WHAT THE EXERCISE ASKS
Keep every line of the data below that has the string "Đông" and present those lines.

Dataset entries:

□ □ □ □ □ □ □

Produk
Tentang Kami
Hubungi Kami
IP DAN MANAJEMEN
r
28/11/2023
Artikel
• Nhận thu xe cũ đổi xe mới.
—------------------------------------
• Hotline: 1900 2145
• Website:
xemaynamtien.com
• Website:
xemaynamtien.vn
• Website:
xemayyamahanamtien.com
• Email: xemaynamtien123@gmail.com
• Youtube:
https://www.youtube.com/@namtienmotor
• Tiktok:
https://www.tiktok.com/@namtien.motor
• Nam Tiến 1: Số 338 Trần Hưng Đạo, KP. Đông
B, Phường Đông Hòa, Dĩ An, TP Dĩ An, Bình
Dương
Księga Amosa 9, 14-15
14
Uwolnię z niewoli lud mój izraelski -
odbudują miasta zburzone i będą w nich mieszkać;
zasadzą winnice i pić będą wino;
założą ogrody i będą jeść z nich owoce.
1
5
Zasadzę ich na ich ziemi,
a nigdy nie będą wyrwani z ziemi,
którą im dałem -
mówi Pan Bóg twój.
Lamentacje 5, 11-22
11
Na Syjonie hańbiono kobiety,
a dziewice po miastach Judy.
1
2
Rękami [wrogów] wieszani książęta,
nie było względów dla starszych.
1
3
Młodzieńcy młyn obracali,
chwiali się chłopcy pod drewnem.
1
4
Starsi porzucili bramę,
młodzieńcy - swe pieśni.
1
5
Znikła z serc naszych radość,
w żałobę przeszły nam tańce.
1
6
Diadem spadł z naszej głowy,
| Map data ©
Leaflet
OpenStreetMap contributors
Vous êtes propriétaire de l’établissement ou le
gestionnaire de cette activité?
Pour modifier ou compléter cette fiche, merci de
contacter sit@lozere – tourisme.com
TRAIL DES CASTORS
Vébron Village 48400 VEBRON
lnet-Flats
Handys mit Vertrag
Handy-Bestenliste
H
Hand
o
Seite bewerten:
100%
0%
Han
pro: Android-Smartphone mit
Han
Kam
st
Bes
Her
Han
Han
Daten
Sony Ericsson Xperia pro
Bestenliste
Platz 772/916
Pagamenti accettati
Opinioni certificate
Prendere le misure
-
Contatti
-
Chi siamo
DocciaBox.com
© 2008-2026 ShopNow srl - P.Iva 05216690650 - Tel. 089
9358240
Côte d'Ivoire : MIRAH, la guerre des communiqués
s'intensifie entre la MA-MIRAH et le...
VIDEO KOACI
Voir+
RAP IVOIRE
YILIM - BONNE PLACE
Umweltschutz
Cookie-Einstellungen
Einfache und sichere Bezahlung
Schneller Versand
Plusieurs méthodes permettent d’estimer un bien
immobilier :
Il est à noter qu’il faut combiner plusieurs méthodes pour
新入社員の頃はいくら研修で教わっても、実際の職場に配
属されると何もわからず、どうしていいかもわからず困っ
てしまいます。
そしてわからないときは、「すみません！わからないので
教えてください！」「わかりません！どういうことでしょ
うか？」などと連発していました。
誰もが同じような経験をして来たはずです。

□ □ □ □ □ □ □

RESULT OF THE TASK
• Nam Tiến 1: Số 338 Trần Hưng Đạo, KP. Đông
B, Phường Đông Hòa, Dĩ An, TP Dĩ An, Bình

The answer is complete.